La reserva me pareció excesiva, y dando campo a mis pensamientos contesté:

-Usted me conoce, puesto que ha venido a pedirme lo que en estas épocas de conspiraciones importadas no se concede ni se consigue con mucha facilidad. Está bien que no me refiera los propósitos que la guían. Pero acuérdeme usted por lo menos la perspicacia indispensable para comprender que los fines de quien obra con tanta cautela no deben resultar legítimos ante la legalidad establecida.

Mi interlocutora me lanzó una mirada desconcertante.

-Yo he venido a pedir un favor, sin prometer nada. Si usted exige una confidencia, retiro mi pedido. Trate usted de verme como si fuera una abstracción, una silueta fugitiva que no debe dejar en esta estancia más rastro que el de un ave viajera en la llanura azul de la atmósfera...

Un poco confuso, la acompañé hasta la salida y en un saludo rápido nos despedimos para siempre.

Pero la aventura debía tener un epílogo.

Cuatro meses después, en una reunión de emigrados, en pleno corazón del barrio Latino, encontré a mi amigo X.

-Vino su recomendada, y de más está decir que hice por ella lo que me pidió.

-Ya lo sé -repuso-; la tarjeta de periodista dio los resultados apetecidos, y nuestra amiga pudo pasar la frontera como si no existiera el destierro. Fue al mismo tiempo una suerte y una fatalidad, porque ha de saber usted que la pobre Sergine pagó su audacia con la vida...

Un estremecimiento nervioso me latigueó la espalda.

-¿Ha muerto?

-Desgraciadamente para la causa -prosiguió mi amigo con honda pesadumbre-; los hechos ocurrieron así: Fue en una estación de ferrocarril, porque nadie podía acercarse en otro lugar al abominable gobernador que la justicia secreta de nuestro partido había condenado a muerte... En el andén, a dos pasos del monstruo, se detuvo Sergine, indescifrable, llevando en la mano una valija, como una viajera vulgar. Así que llegó el instante propicio, extrajo del manchón el pequeño revólver de mango de marfil... Un gesto breve y delicado, como si ofreciera una flor, y le descerrajó un tiro en el pecho... Pero las previsiones no pudieron realizarse completamente. La fuga preparada de antemano con ayuda de correligionarios hábiles, se vio dificultada por la misma confusión que provocó el atentado... Al ver caer al poderoso, la muchedumbre se arremolinó, y nuestra amiga cayó en manos del oficial de órdenes, que consiguió mantenerla a pesar de todo... Entre un grupo de cosacos que la arrastraban por los cabellos y por la ropa, ensangrentada y casi desfalleciente bajo los golpes que le asestaban sus verdugos, la ejecutora del tirano local fue llevada a la prisión y fusilada al día siguiente... Pero la ley marcial, con sus rigores, no pudo arrancarle el secreto de su identidad. La Sergine de los comités siguió siendo ante el Consejo de guerra una simple Sergine como las demás... Nadie sabrá nunca, fuera de algunos iniciados, el verdadero nombre de la indomable que lo sacrificó todo, títulos, bienestar, amor y vida, en nombre de los ideales supremos cuya realización no debía ver jamás...

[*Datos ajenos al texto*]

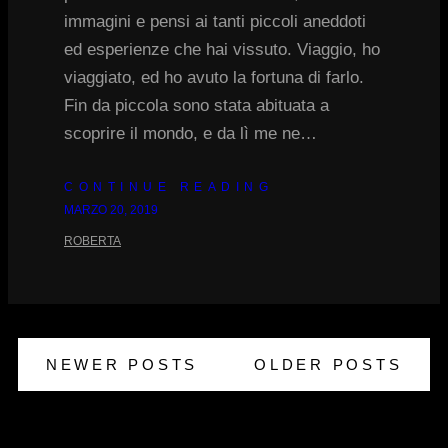
immagini e pensi ai tanti piccoli aneddoti
ed esperienze che hai vissuto. Viaggio, ho
viaggiato, ed ho avuto la fortuna di farlo.
Fin da piccola sono stata abituata a
scoprire il mondo, e da lì me ne…
CONTINUE READING
MARZO 20, 2019
ROBERTA
NEWER POSTS
OLDER POSTS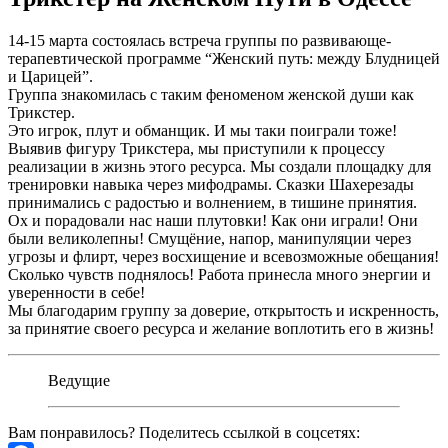
14-15 марта состоялась встреча группы по развивающе-
терапевтической программе “Женский путь: между Блудницей
и Царицей”.
Группа знакомилась с таким феноменом женской души как
Трикстер.
Это игрок, плут и обманщик. И мы таки поиграли тоже!
Выявив фигуру Трикстера, мы приступили к процессу
реализации в жизнь этого ресурса. Мы создали площадку для
тренировки навыка через мифодрамы. Сказки Шахерезады
принимались с радостью и волнением, в тишине принятия.
Ох и порадовали нас наши плутовки! Как они играли! Они
были великолепны! Смущёние, напор, манипуляции через
угрозы и флирт, через восхищение и всевозможные обещания!
Сколько чувств поднялось! Работа принесла много энергии и
уверенности в себе!
Мы благодарим группу за доверие, открытость и искренность,
за принятие своего ресурса и желание воплотить его в жизнь!
Ведущие
Вам понравилось? Поделитесь ссылкой в соцсетях: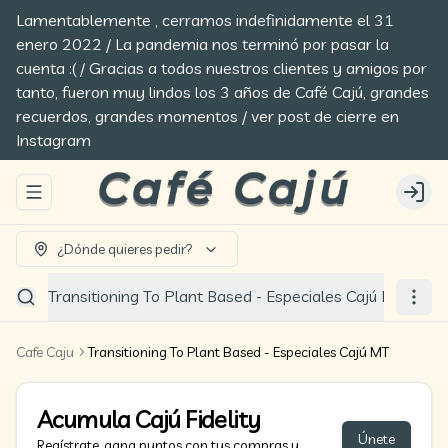
Lamentablemente , cerramos indefinidamente el 31
enero 2022 / La pandemia nos terminó por pasar la
cuenta :( / Gracias a todos nuestros clientes y amigos por
tanto, fueron muy lindos los 3 años de Café Cajú, grandes
recuerdos, grandes momentos / ver post de cierre en
Instagram
Abrir menu de navegación
Login
¿Dónde quieres pedir?
Transitioning To Plant Based - Especiales Cajú MT
Cafe Caju
Transitioning To Plant Based - Especiales Cajú MT
Acumula
Cajú Fidelity
Únete
Regístrate, gana puntos con tus compras y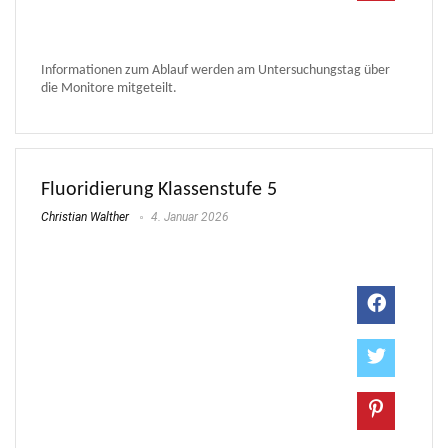
Informationen zum Ablauf werden am Untersuchungstag über
die Monitore mitgeteilt.
Fluoridierung Klassenstufe 5
Christian Walther
4. Januar 2026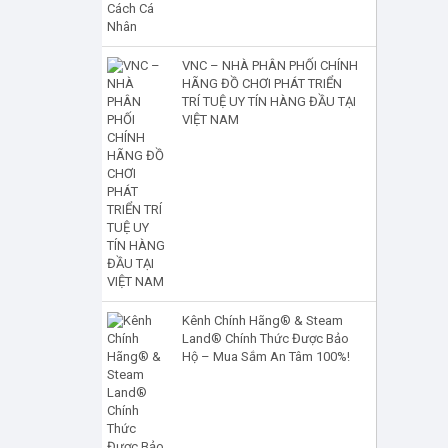
VNC – NHÀ PHÂN PHỐI CHÍNH
HÃNG ĐỒ CHƠI PHÁT TRIỂN
TRÍ TUỆ UY TÍN HÀNG ĐẦU TẠI
VIỆT NAM
Kênh Chính Hãng® & Steam
Land® Chính Thức Được Bảo
Hộ – Mua Sắm An Tâm 100%!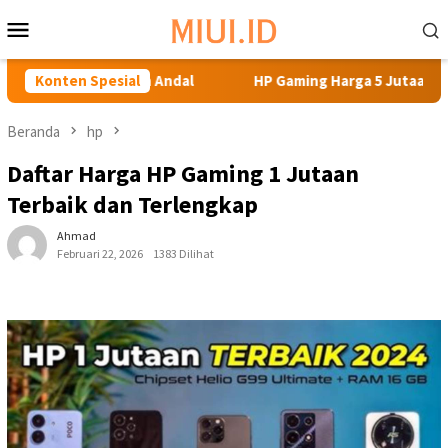
Loncat
Menu
ke
Mobile
konten
kini dan Andal
Konten Spesial
HP Gaming Harga 5 Jutaan: Rekomendasi T
Beranda
hp
Daftar Harga HP Gaming 1 Jutaan
Terbaik dan Terlengkap
Ahmad
Februari 22, 2026
1383 Dilihat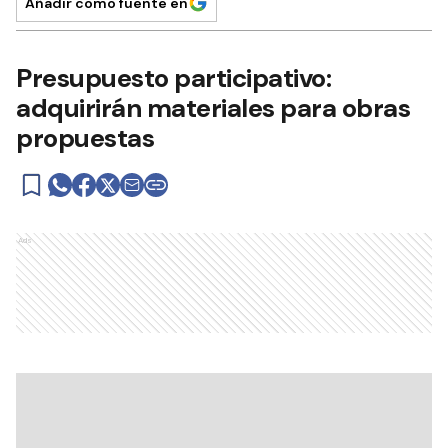
Añadir como fuente en
Presupuesto participativo:
adquirirán materiales para obras
propuestas
Ads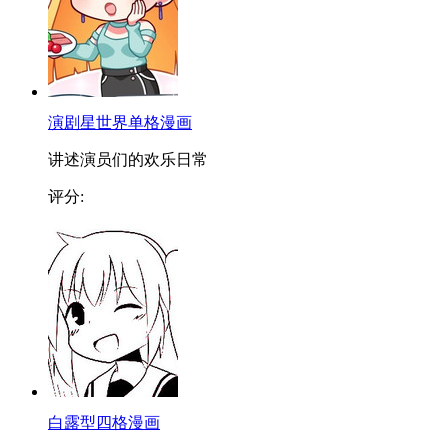
演剧星世界单格漫画
讲述演员们的欢乐日常
评分:
白露型四格漫画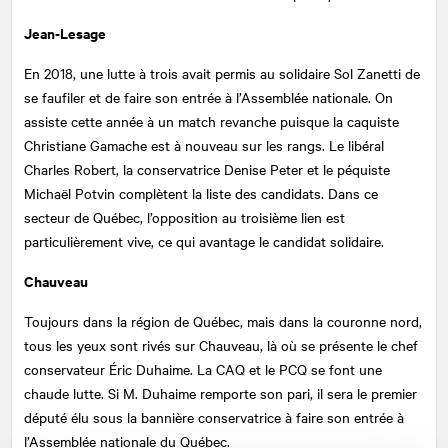
Jean-Lesage
En 2018, une lutte à trois avait permis au solidaire Sol Zanetti de
se faufiler et de faire son entrée à l’Assemblée nationale. On
assiste cette année à un match revanche puisque la caquiste
Christiane Gamache est à nouveau sur les rangs. Le libéral
Charles Robert, la conservatrice Denise Peter et le péquiste
Michaël Potvin complètent la liste des candidats. Dans ce
secteur de Québec, l’opposition au troisième lien est
particulièrement vive, ce qui avantage le candidat solidaire.
Chauveau
Toujours dans la région de Québec, mais dans la couronne nord,
tous les yeux sont rivés sur Chauveau, là où se présente le chef
conservateur Éric Duhaime. La CAQ et le PCQ se font une
chaude lutte. Si M. Duhaime remporte son pari, il sera le premier
député élu sous la bannière conservatrice à faire son entrée à
l’Assemblée nationale du Québec.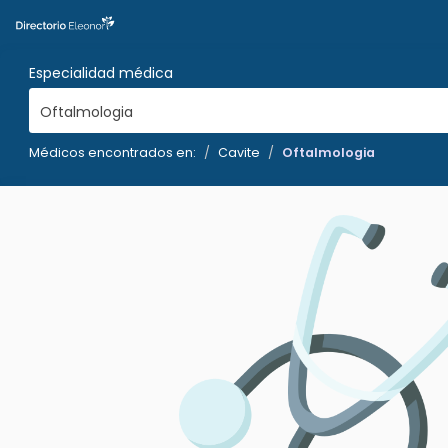
Especialidad médica
Oftalmologia
Médicos encontrados en:
Cavite
Oftalmologia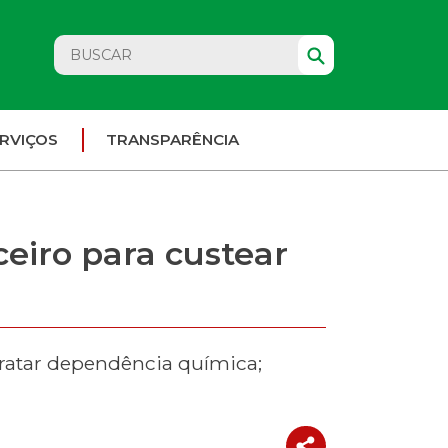
RVIÇOS
TRANSPARÊNCIA
eiro para custear
ratar dependência química;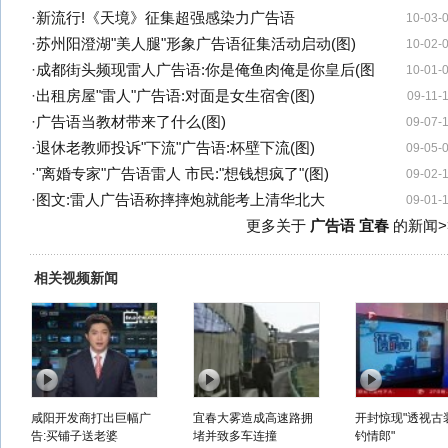
·
新流行!《天境》征集超强感染力广告语
10-03-
·
苏州阳澄湖"美人腿"形象广告语征集活动启动(图)
10-02-
·
成都街头频现雷人广告语:你是俺鱼肉俺是你皇后(图
10-01-
·
出租房屋"雷人"广告语:对面是女生宿舍(图)
09-11-
·
广告语当教材带来了什么(图)
09-07-
·
退休老教师投诉"下流"广告语:杯壁下流(图)
09-05-
·
"离婚专家"广告语雷人 市民:"想钱想疯了"(图)
09-02-
·
图文:雷人广告语称摔摔炮就能考上清华北大
09-01-
更多关于
广告语 宜春
的新闻>
相关视频新闻
咸阳开发商打出巨幅广
宜春大雾造成高速路拥
开封惊现"透视古
告:买铺子送老婆
堵并致多车连撞
钓情郎"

-Pero -interrumpí-, la revolución triunfante sabrá rehabilitarla.

Mi amigo hizo un movimiento negativo.

-Habrá que respetar su decisión, y sólo nosotros y los padres, que lloran en un palacio lo que ellos llaman la locura de una hija, sabremos el origen de la que se fue... Pero créame usted, venía de muy alto, de muy alto...

Y en el bulevar, obstruido por los carruajes y los transeúntes, nos despedimos, pensando en las novelas de la existencia y en la Rusia fantasmal, cuya ebullición creo oír a veces en el silencio de la noche, bajo la luz de la lámpara.